The left part of Fig. 5 shows the precision-recall curve at varying fusion score cutoffs for different fusion sizes. We see that 100-400 base pair fusions (bottom) are hard to detect with any fusion score cutoff, and the recall saturates at 15%. The high error rate and short length of the reads stops them from being aligned in the tentative fusion phase, which prevents the pipeline from detecting the fusions. However, 400-700 base pair fusions (middle) are detected, and the recall reaches up to 87%. For the longer fusions of 700-1000 base pairs (top), recall reaches up to 95% and precision around 80%. Based on the curves, we chose 200 as the default fusion score cutoff, as that achieves a precision of 78% and recall of 90% for large fusions.

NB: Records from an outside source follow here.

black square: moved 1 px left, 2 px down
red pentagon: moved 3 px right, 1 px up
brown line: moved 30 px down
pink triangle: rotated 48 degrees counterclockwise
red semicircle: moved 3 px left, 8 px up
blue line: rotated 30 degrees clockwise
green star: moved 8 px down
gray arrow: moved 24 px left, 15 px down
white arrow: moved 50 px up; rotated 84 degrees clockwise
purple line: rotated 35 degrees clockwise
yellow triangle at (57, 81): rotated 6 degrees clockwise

The right part of Figure 5 shows the number of detected fusions (true positives) as a function of fusion length at different phases of the fusion detection pipeline. These experiments also show that our three-step approach progressively removes false positive fusion events: while there are 28,696 false positive predictions in the tentative step, this number reduces to 49 in the graph step and further down to 20 in the final step. We see that shorter fusions are not detected even in the tentative fusion phase; this is most likely due to the high error rate preventing short alignments from being found. Once the fusion size grows above 400 bp, the set of tentative fusions contain most of the fusion events. Importantly, the fusion graph approach removes only a small fraction of true fusions, while removing almost all false positives from the tentative fusions. The fusion score cutoff further removes more false positives, but at the cost of removing shorter true positives as well.
Fusion detection on real data
We ran the fusion detection pipeline on the two datasets: NA12878 and K562. The NA12878 functions as a control, as we do not expect to see any fusions in that dataset. K562, on the other hand, is a highly rearranged cancer cell line [38] with a known BCR-ABL1 fusion.
We used predictions which were supported by at least two reads, resulting in 25 events for K562 and 24 for NA12878. We then further manually curated the predictions in three steps. First, we removed all fusions involving a mitochondrial gene and removing fusions between a gene and its own pseudogene, leaving 16 events for K562 and 14 for NA12878. Then we used IGV [39] to visually inspect the alignments of the reads to the predicted fusion transcripts generated by the pipeline, and discarded events where the alignments to one of the genes seemed noticeably worse than the other or the read coverage over the breakpoint was noticeably less than for either of the genes. Supplementary Figure S7 shows an example of an event that was rejected based on the IGV visualization. After IGV visualization, 15 events were left for K562 and 9 for NA12878. Since some transcripts can have similar sequences, the high error rate of the reads can cause a false positive fusion prediction between the two transcripts due to sequence similarity. In this case, the predicted fusion transcript should be similar to a reference transcript, because it reflects a reference-guided consensus between the long reads. Hence, the average error rate of the fusion transcript is much lower than the input reads and therefore easier to align with traditional methods. In order to detect transcripts not annotated in the Ensembl release, we used the BLAST webserver to align the predicted fusion transcripts to the human reference genome (GRCh38.p12) and transcriptome (NCBI Homo sapiens Annotation Release 109). We discarded events that mapped to an existing transcript including the fusion breakpoint and retained 8 events for K562 and 2 events for NA12878.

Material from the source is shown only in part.